▽

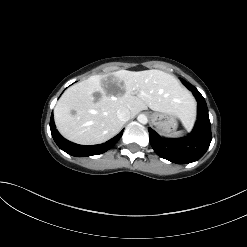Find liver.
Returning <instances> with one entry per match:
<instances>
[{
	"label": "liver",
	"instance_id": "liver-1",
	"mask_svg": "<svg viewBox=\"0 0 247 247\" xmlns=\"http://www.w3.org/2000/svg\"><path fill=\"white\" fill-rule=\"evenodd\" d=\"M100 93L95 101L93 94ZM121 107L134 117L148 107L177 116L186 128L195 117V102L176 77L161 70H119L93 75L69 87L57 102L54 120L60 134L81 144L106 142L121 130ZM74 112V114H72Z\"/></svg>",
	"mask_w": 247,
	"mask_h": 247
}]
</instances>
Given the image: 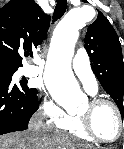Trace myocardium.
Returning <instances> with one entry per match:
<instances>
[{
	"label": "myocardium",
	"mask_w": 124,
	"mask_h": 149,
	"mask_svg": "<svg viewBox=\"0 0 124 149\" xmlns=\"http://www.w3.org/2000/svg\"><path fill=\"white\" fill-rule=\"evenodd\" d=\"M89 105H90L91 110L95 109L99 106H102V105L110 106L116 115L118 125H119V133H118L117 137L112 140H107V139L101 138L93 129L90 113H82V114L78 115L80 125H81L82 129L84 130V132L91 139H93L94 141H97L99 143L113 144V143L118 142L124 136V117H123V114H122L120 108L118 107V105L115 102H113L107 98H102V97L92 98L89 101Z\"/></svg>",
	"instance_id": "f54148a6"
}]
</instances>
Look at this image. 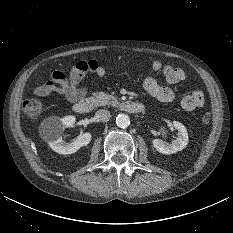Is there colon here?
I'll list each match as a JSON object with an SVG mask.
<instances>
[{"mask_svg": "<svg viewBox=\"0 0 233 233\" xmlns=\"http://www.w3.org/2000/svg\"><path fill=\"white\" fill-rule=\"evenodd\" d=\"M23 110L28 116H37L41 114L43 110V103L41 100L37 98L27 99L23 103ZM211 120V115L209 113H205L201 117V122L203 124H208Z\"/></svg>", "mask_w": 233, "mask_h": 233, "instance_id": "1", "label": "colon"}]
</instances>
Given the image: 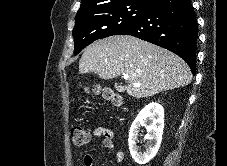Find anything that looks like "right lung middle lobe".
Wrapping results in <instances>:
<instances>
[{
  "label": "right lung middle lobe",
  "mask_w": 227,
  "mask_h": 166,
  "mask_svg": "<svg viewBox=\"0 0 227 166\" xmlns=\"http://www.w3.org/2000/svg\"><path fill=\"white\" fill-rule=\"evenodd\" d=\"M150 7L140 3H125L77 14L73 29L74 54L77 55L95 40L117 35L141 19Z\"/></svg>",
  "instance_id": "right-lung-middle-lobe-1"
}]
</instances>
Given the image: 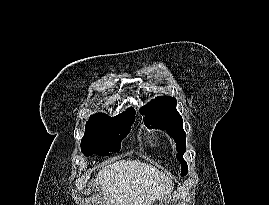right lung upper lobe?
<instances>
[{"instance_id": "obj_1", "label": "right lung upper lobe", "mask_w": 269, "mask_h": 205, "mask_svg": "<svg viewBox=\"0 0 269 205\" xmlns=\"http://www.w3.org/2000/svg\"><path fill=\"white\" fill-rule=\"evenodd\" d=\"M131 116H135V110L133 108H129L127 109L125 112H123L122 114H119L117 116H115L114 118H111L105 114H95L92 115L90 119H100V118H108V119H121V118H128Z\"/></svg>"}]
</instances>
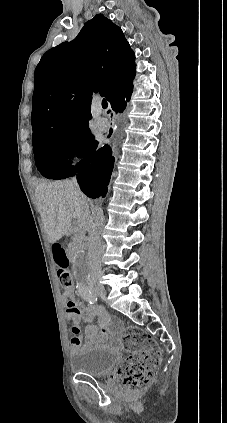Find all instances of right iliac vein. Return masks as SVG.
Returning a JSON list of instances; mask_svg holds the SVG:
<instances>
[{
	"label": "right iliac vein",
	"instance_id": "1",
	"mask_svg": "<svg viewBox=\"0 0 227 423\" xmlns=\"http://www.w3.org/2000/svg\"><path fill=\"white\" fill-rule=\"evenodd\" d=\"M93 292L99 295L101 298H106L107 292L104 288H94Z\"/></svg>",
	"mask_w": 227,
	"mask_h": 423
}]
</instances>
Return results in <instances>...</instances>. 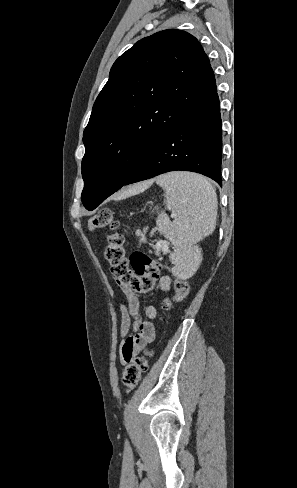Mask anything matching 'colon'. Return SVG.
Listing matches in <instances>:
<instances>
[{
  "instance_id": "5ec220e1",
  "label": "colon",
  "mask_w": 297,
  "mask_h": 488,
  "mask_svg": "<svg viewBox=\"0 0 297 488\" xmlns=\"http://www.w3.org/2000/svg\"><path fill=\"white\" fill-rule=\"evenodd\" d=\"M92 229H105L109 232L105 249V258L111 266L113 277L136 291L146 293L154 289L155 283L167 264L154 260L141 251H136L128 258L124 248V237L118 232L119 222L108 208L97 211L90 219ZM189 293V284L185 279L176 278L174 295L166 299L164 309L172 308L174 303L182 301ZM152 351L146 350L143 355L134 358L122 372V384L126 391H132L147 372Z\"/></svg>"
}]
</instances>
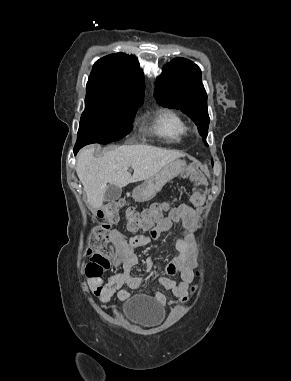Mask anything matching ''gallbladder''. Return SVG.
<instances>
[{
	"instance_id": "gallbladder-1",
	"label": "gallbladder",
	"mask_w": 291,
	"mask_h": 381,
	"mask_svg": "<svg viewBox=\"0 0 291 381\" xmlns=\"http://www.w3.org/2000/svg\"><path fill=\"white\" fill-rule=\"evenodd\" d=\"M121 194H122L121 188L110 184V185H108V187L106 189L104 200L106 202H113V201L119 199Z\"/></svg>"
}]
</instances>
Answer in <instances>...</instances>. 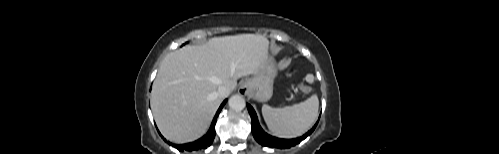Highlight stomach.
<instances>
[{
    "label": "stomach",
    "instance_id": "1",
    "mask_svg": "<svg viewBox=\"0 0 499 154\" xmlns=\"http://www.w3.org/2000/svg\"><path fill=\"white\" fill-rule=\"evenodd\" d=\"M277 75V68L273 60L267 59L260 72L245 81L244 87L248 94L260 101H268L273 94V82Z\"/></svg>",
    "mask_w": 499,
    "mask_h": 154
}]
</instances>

△

> _What is expected_: A complete answer gives every line of the records holding "JSON".

> _Solution to the exercise_:
I'll list each match as a JSON object with an SVG mask.
Returning a JSON list of instances; mask_svg holds the SVG:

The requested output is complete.